In the beginning, they were the Bamiyan Buddhas: the Western Buddha statue, 55 meters high, and the Eastern, 38 meters high, carved for decades since 550 A.D. from porous sandstone cliffs, the intricate details modeled in clay mixed with straw and coated with stucco.
Xuanzang, the legendary traveling monk of the early Tang dynasty who journeyed to India in search of Buddhist manuscripts, saw them in all their – colored – glory in the 7th century.
Then, with Islam taking over these high central lands of Afghanistan, local Hazara folklore slowly turned them into the Romeo and Juliet of the Hindu Kush.
They became “Solsol” (“year after year”, or, more colloquially, the prince of Bamiyan) and “Shahmana” (“the king’s Mother”, or colloquially a princess from a remote kingdom). As lovers, they could not be united as a couple in this world; so they chose to turn into statues and stand close to each other forever.

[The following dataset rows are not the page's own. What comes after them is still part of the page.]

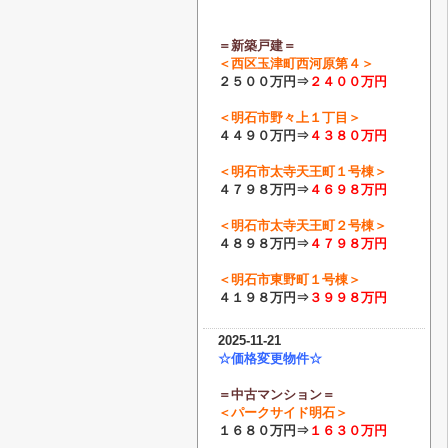
＝新築戸建＝
＜
西区玉津町西河原第４
＞
２５００万円⇒
２４００
万円
＜
明石市野々上１丁目
＞
４４９０万円⇒
４３８０
万円
＜
明石市太寺天王町１号棟
＞
４７９８万円⇒
４６９８
万円
＜
明石市太寺天王町２号棟
＞
４８９８万円⇒
４７９８
万円
＜
明石市東野町１号棟
＞
４１９８万円⇒
３９９８
万円
2025-11-21
☆価格変更物件☆
＝中古マンション＝
＜パークサイド明石＞
１６８０万円⇒
１６３０
万円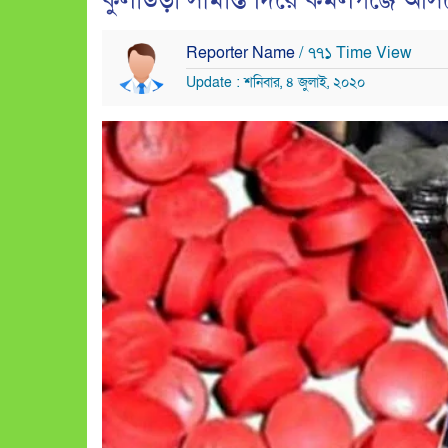
কুলাউড়া সীমান্ত দিয়ে কমলগঞ্জে আ
Reporter Name
/ ৭৭১ Time View
Update : শনিবার, ৪ জুলাই, ২০২০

And then, twenty years ago, after a millennium and a half of living history, the Taliban blew them up.
Killing Romeo and Juliet
Solsol and Shahmana lived since their inception among the Hazaras, who speak Dari, a Persian dialect with numerous words of Mongol and Turk origin. The Hazaras are partly descendants of Genghis Khan’s troops who infiltrated these mountains in the 13th century. Hazaras – who I had the pleasure to meet mostly in Kabul in the early 2000s – remain essentially Mongols, but linguistically Persianized, having adopted the old agricultural tradition of the Iranian mountains.
The Hazaras are diametrically opposed by the Pashtuns – who had an extremely complex ethno-genesis before the early 18th century, when they coalesced into great federations of nomad tribes. Their code of conduct – the Pashtunwali – is straightforward, regulating most of all a mechanism of sanctions.
The number one sanction is death: this is a poor society, where sanctions are physical, not material. Islam added moral elements to pashtunwali. And then there are juridical norms imposed by hereditary noblemen – which function like the carpet tying the room together: these come from the Turk-Mongols.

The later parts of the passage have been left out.